Importing NetCDF in Knime with an R snipped -> output multible tables

Hey,

I'm trying to import NetCDF Files into Knime. I found an R Code who is doing this very well. Now I implement this Code in an R snipped and It worked. Poorly I have several tables with different dimensions in the NetCDF File and I dont know how to export them out of the R snipped. Is there a workaround for this problem? 

Structure of NetCDF:

variable 1 -50 -> dim:50

variable 50-100 -> dim:51

...

Code:

library("ncdf4")
nc <- nc_open( "file.nc", write=FALSE, readunlim=FALSE, verbose=FALSE )

d <- nc$nvars
dn <- 1:50

for (i in dn)
{
    v <- nc$var[[i]]
    data <- ncvar_get( nc, v )

    if (i < 2)
    {
    CVM <- list(data)
    }
    else
    {
    CVM <- list(CVM , data)    
    }
    #names(CVM[i]) <- v$name
}
R <- CVM

Thx for any help

 

Hello, 

Interesting question!  I haven't worked with netcdf data much before but I think I understand the problem.  There are a couple of ways that I would try to get this to work.  The central tension is that your data is not quite a flat table (x-rows, y-columns) and we need something like that in KNIME. 

Prep step:

Open an R-snippet node and export the meta information about the netcdf tables (table names and dimensions) into KNIME.  Then use a table row to variable loop start to begin reading tables from the nc file. Here is where things diverge in order to "flatten" the table.

Option A:

Adapt each table in the R-snippet node to have the same number of columns.  How you do this depends on your application, but everything needs to have the name number of columns and same column names when the data is collected in the loop end node.
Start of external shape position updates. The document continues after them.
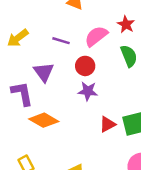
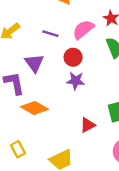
red triangle: (107, 124) -> (88, 125), moved

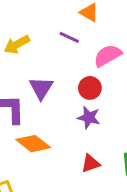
purple line: (50, 34) -> (69, 37), moved
red triangle: (88, 125) -> (91, 163), moved

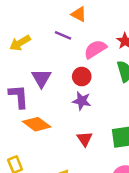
red triangle: (91, 163) -> (85, 139), turned -42

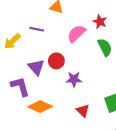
purple line: (63, 35) -> (37, 29), moved
red circle: (82, 77) -> (56, 61), moved

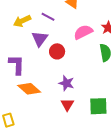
purple triangle: (36, 67) -> (40, 39), moved
purple star: (74, 79) -> (66, 83), moved

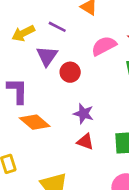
red triangle: (67, 105) -> (85, 142), turned -40

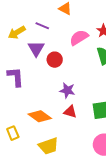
orange diamond: (35, 122) -> (40, 116), moved

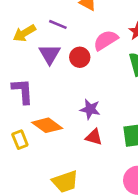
red circle: (55, 60) -> (80, 57), moved
orange diamond: (40, 116) -> (47, 125), moved
yellow rectangle: (13, 133) -> (20, 140), moved

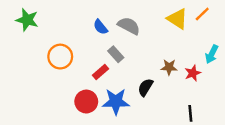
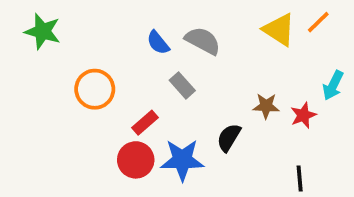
red rectangle: (100, 72) -> (145, 123), moved

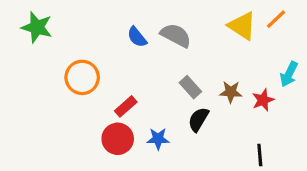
gray rectangle: (182, 85) -> (190, 87), moved
blue star: (182, 160) -> (158, 139), size x0.6

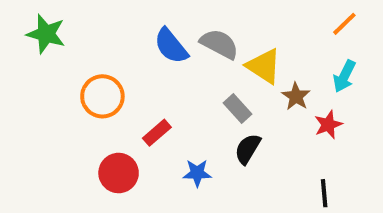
yellow triangle: (242, 26) -> (264, 66), moved
blue semicircle: (137, 37) -> (171, 46), size x1.4
cyan arrow: (289, 74) -> (344, 76), moved
brown star: (231, 92) -> (296, 96), moved, turned 30
red circle: (118, 139) -> (119, 173), moved

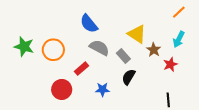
green star: (46, 34) -> (24, 47), moved
gray semicircle: (219, 44) -> (99, 48), moved

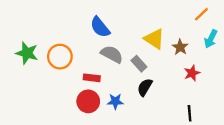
cyan arrow: (179, 39) -> (211, 39), moved
brown star: (154, 50) -> (180, 47), moved
red rectangle: (82, 69) -> (92, 78), turned 48
red circle: (62, 89) -> (88, 101), moved

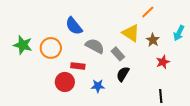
orange line: (201, 14) -> (148, 12), moved
blue semicircle: (100, 27) -> (74, 26), moved
red circle: (88, 101) -> (65, 82), moved

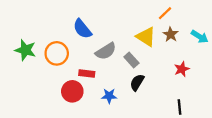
cyan arrow: (179, 33) -> (200, 37), turned -84
brown star: (153, 40) -> (171, 34), moved
gray semicircle: (95, 46) -> (106, 51), turned 120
The advatage of this approach is that it allows you to "see" all of your data in the same context (aka table) which may be important depending on your application.

Option B: 

Do your analysis on a per-file basis inside the loop and aggregate (close the loop) with your aggregations rather than the raw data. The advantage here is that this approach is likely simpler to implement and results in smaller tables.  It has the drawback however of not being able to see between different tables in your analysis. 

I'm looking forwad to seeing if we can find a solution, as netcdf seems like a pretty cool data format and I think it will continue to be relevant in the future.